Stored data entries
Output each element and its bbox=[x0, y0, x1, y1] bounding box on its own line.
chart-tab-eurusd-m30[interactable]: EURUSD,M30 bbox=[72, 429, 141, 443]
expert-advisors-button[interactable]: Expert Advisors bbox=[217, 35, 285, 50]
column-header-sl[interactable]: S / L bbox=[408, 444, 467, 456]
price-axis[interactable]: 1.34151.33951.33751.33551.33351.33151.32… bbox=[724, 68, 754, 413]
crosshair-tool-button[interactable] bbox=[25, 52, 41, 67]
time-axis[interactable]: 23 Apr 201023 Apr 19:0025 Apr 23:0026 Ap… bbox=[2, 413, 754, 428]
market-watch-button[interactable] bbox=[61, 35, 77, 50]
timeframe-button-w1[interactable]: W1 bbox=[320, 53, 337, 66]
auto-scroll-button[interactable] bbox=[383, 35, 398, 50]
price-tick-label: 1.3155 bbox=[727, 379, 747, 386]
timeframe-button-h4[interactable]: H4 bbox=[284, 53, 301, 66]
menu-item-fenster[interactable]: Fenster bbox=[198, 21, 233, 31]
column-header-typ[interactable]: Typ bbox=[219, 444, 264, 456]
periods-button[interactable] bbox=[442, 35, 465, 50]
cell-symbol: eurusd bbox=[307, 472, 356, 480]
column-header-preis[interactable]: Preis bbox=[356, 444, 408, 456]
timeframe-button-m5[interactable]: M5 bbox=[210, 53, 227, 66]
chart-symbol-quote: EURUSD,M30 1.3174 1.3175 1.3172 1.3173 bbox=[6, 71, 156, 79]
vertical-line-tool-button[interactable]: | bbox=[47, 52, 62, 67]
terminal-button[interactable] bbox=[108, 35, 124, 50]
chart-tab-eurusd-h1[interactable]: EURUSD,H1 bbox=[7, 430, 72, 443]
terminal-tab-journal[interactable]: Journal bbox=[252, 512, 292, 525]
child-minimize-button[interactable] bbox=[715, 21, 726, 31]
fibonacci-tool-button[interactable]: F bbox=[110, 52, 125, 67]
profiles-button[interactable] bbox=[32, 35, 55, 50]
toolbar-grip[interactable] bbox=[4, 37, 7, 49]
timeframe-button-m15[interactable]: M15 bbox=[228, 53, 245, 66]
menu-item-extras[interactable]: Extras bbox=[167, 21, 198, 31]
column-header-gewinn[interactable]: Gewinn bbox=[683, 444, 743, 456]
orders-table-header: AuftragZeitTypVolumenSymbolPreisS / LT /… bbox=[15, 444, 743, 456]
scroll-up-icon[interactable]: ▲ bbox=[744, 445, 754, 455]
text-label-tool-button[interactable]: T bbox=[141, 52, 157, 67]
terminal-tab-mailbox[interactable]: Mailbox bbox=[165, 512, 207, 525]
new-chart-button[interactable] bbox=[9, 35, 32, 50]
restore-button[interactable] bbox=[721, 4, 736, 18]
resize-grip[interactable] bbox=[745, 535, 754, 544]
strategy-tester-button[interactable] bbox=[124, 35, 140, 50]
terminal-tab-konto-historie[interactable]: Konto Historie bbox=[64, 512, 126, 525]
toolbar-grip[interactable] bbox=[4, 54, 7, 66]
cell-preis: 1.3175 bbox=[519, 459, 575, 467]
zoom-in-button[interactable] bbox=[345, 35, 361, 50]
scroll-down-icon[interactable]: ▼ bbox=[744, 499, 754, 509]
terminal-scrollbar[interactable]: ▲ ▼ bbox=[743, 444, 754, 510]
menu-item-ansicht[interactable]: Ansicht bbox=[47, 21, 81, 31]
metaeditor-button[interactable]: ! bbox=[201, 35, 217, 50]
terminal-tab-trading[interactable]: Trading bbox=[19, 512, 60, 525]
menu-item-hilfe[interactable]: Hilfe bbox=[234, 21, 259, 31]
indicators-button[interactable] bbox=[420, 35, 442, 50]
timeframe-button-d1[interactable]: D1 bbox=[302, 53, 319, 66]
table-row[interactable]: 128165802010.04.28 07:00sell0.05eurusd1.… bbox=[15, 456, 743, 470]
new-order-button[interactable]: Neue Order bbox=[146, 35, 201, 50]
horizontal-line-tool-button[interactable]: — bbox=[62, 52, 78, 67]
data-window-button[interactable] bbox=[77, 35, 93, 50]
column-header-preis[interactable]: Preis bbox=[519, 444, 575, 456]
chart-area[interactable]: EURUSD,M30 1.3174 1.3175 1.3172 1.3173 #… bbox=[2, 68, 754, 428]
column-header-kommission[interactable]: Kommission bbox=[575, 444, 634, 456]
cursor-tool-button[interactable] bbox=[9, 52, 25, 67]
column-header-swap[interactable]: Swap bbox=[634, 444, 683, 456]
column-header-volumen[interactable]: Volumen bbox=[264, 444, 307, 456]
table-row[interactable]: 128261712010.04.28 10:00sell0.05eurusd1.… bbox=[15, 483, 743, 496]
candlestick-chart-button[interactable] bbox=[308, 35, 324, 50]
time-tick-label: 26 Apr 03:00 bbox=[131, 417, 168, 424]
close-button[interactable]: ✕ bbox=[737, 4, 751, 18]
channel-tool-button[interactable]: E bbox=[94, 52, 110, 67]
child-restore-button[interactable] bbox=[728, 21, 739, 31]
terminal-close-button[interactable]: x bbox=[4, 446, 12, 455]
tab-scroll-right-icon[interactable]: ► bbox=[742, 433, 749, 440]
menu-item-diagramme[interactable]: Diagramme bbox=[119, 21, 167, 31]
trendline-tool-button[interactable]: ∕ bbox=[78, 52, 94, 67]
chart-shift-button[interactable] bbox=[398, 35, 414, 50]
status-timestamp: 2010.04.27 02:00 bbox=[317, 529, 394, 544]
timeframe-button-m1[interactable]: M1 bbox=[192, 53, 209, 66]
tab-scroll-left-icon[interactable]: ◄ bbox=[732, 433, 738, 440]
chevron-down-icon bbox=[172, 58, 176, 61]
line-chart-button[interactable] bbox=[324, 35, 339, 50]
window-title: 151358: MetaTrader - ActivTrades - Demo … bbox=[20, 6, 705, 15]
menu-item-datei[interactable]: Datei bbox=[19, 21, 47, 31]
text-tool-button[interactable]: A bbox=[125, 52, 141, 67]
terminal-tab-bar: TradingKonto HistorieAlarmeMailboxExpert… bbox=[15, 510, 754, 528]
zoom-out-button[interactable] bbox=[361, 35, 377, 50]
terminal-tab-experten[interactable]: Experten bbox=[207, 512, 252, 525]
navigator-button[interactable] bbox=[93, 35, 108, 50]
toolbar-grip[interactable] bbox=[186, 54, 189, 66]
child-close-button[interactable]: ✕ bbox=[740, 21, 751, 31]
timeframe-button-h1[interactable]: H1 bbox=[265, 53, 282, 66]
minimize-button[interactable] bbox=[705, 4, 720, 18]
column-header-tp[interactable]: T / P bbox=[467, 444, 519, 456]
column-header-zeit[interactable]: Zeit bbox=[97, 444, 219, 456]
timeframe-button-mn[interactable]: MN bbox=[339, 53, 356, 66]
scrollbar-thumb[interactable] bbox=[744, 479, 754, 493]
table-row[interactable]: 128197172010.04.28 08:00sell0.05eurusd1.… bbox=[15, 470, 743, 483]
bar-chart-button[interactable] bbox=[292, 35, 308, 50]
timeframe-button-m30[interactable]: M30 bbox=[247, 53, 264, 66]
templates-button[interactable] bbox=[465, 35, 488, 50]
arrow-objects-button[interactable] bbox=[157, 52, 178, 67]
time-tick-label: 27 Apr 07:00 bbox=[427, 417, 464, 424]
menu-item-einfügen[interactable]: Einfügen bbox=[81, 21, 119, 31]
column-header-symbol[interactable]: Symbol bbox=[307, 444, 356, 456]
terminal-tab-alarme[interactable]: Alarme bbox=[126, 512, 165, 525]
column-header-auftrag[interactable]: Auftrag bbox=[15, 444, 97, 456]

_Task goal_. Each record above needs to be transcribed word for word.

_Response area_.
Output each element and its bbox=[x0, y0, x1, y1] bounding box on its own line.
chart-tab-eurusd-m30[interactable]: EURUSD,M30 bbox=[72, 429, 141, 443]
expert-advisors-button[interactable]: Expert Advisors bbox=[217, 35, 285, 50]
column-header-sl[interactable]: S / L bbox=[408, 444, 467, 456]
price-axis[interactable]: 1.34151.33951.33751.33551.33351.33151.32… bbox=[724, 68, 754, 413]
crosshair-tool-button[interactable] bbox=[25, 52, 41, 67]
time-axis[interactable]: 23 Apr 201023 Apr 19:0025 Apr 23:0026 Ap… bbox=[2, 413, 754, 428]
market-watch-button[interactable] bbox=[61, 35, 77, 50]
timeframe-button-w1[interactable]: W1 bbox=[320, 53, 337, 66]
auto-scroll-button[interactable] bbox=[383, 35, 398, 50]
price-tick-label: 1.3155 bbox=[727, 379, 747, 386]
timeframe-button-h4[interactable]: H4 bbox=[284, 53, 301, 66]
menu-item-fenster[interactable]: Fenster bbox=[198, 21, 233, 31]
column-header-typ[interactable]: Typ bbox=[219, 444, 264, 456]
periods-button[interactable] bbox=[442, 35, 465, 50]
cell-symbol: eurusd bbox=[307, 472, 356, 480]
column-header-preis[interactable]: Preis bbox=[356, 444, 408, 456]
timeframe-button-m5[interactable]: M5 bbox=[210, 53, 227, 66]
chart-symbol-quote: EURUSD,M30 1.3174 1.3175 1.3172 1.3173 bbox=[6, 71, 156, 79]
vertical-line-tool-button[interactable]: | bbox=[47, 52, 62, 67]
terminal-button[interactable] bbox=[108, 35, 124, 50]
chart-tab-eurusd-h1[interactable]: EURUSD,H1 bbox=[7, 430, 72, 443]
terminal-tab-journal[interactable]: Journal bbox=[252, 512, 292, 525]
child-minimize-button[interactable] bbox=[715, 21, 726, 31]
fibonacci-tool-button[interactable]: F bbox=[110, 52, 125, 67]
profiles-button[interactable] bbox=[32, 35, 55, 50]
toolbar-grip[interactable] bbox=[4, 37, 7, 49]
timeframe-button-m15[interactable]: M15 bbox=[228, 53, 245, 66]
menu-item-extras[interactable]: Extras bbox=[167, 21, 198, 31]
column-header-gewinn[interactable]: Gewinn bbox=[683, 444, 743, 456]
orders-table-header: AuftragZeitTypVolumenSymbolPreisS / LT /… bbox=[15, 444, 743, 456]
scroll-up-icon[interactable]: ▲ bbox=[744, 445, 754, 455]
text-label-tool-button[interactable]: T bbox=[141, 52, 157, 67]
terminal-tab-mailbox[interactable]: Mailbox bbox=[165, 512, 207, 525]
new-chart-button[interactable] bbox=[9, 35, 32, 50]
restore-button[interactable] bbox=[721, 4, 736, 18]
resize-grip[interactable] bbox=[745, 535, 754, 544]
strategy-tester-button[interactable] bbox=[124, 35, 140, 50]
terminal-tab-konto-historie[interactable]: Konto Historie bbox=[64, 512, 126, 525]
toolbar-grip[interactable] bbox=[4, 54, 7, 66]
cell-preis: 1.3175 bbox=[519, 459, 575, 467]
zoom-in-button[interactable] bbox=[345, 35, 361, 50]
scroll-down-icon[interactable]: ▼ bbox=[744, 499, 754, 509]
terminal-scrollbar[interactable]: ▲ ▼ bbox=[743, 444, 754, 510]
menu-item-ansicht[interactable]: Ansicht bbox=[47, 21, 81, 31]
metaeditor-button[interactable]: ! bbox=[201, 35, 217, 50]
terminal-tab-trading[interactable]: Trading bbox=[19, 512, 60, 525]
menu-item-hilfe[interactable]: Hilfe bbox=[234, 21, 259, 31]
indicators-button[interactable] bbox=[420, 35, 442, 50]
timeframe-button-d1[interactable]: D1 bbox=[302, 53, 319, 66]
table-row[interactable]: 128165802010.04.28 07:00sell0.05eurusd1.… bbox=[15, 456, 743, 470]
new-order-button[interactable]: Neue Order bbox=[146, 35, 201, 50]
horizontal-line-tool-button[interactable]: — bbox=[62, 52, 78, 67]
data-window-button[interactable] bbox=[77, 35, 93, 50]
column-header-preis[interactable]: Preis bbox=[519, 444, 575, 456]
chart-area[interactable]: EURUSD,M30 1.3174 1.3175 1.3172 1.3173 #… bbox=[2, 68, 754, 428]
column-header-kommission[interactable]: Kommission bbox=[575, 444, 634, 456]
cursor-tool-button[interactable] bbox=[9, 52, 25, 67]
column-header-swap[interactable]: Swap bbox=[634, 444, 683, 456]
column-header-volumen[interactable]: Volumen bbox=[264, 444, 307, 456]
table-row[interactable]: 128261712010.04.28 10:00sell0.05eurusd1.… bbox=[15, 483, 743, 496]
candlestick-chart-button[interactable] bbox=[308, 35, 324, 50]
time-tick-label: 26 Apr 03:00 bbox=[131, 417, 168, 424]
close-button[interactable]: ✕ bbox=[737, 4, 751, 18]
channel-tool-button[interactable]: E bbox=[94, 52, 110, 67]
child-restore-button[interactable] bbox=[728, 21, 739, 31]
terminal-close-button[interactable]: x bbox=[4, 446, 12, 455]
tab-scroll-right-icon[interactable]: ► bbox=[742, 433, 749, 440]
menu-item-diagramme[interactable]: Diagramme bbox=[119, 21, 167, 31]
trendline-tool-button[interactable]: ∕ bbox=[78, 52, 94, 67]
chart-shift-button[interactable] bbox=[398, 35, 414, 50]
status-timestamp: 2010.04.27 02:00 bbox=[317, 529, 394, 544]
timeframe-button-m1[interactable]: M1 bbox=[192, 53, 209, 66]
tab-scroll-left-icon[interactable]: ◄ bbox=[732, 433, 738, 440]
chevron-down-icon bbox=[172, 58, 176, 61]
line-chart-button[interactable] bbox=[324, 35, 339, 50]
window-title: 151358: MetaTrader - ActivTrades - Demo … bbox=[20, 6, 705, 15]
menu-item-datei[interactable]: Datei bbox=[19, 21, 47, 31]
text-tool-button[interactable]: A bbox=[125, 52, 141, 67]
terminal-tab-bar: TradingKonto HistorieAlarmeMailboxExpert… bbox=[15, 510, 754, 528]
zoom-out-button[interactable] bbox=[361, 35, 377, 50]
terminal-tab-experten[interactable]: Experten bbox=[207, 512, 252, 525]
navigator-button[interactable] bbox=[93, 35, 108, 50]
toolbar-grip[interactable] bbox=[186, 54, 189, 66]
child-close-button[interactable]: ✕ bbox=[740, 21, 751, 31]
timeframe-button-h1[interactable]: H1 bbox=[265, 53, 282, 66]
minimize-button[interactable] bbox=[705, 4, 720, 18]
column-header-tp[interactable]: T / P bbox=[467, 444, 519, 456]
column-header-zeit[interactable]: Zeit bbox=[97, 444, 219, 456]
timeframe-button-mn[interactable]: MN bbox=[339, 53, 356, 66]
scrollbar-thumb[interactable] bbox=[744, 479, 754, 493]
table-row[interactable]: 128197172010.04.28 08:00sell0.05eurusd1.… bbox=[15, 470, 743, 483]
bar-chart-button[interactable] bbox=[292, 35, 308, 50]
timeframe-button-m30[interactable]: M30 bbox=[247, 53, 264, 66]
templates-button[interactable] bbox=[465, 35, 488, 50]
arrow-objects-button[interactable] bbox=[157, 52, 178, 67]
time-tick-label: 27 Apr 07:00 bbox=[427, 417, 464, 424]
menu-item-einfügen[interactable]: Einfügen bbox=[81, 21, 119, 31]
column-header-symbol[interactable]: Symbol bbox=[307, 444, 356, 456]
terminal-tab-alarme[interactable]: Alarme bbox=[126, 512, 165, 525]
column-header-auftrag[interactable]: Auftrag bbox=[15, 444, 97, 456]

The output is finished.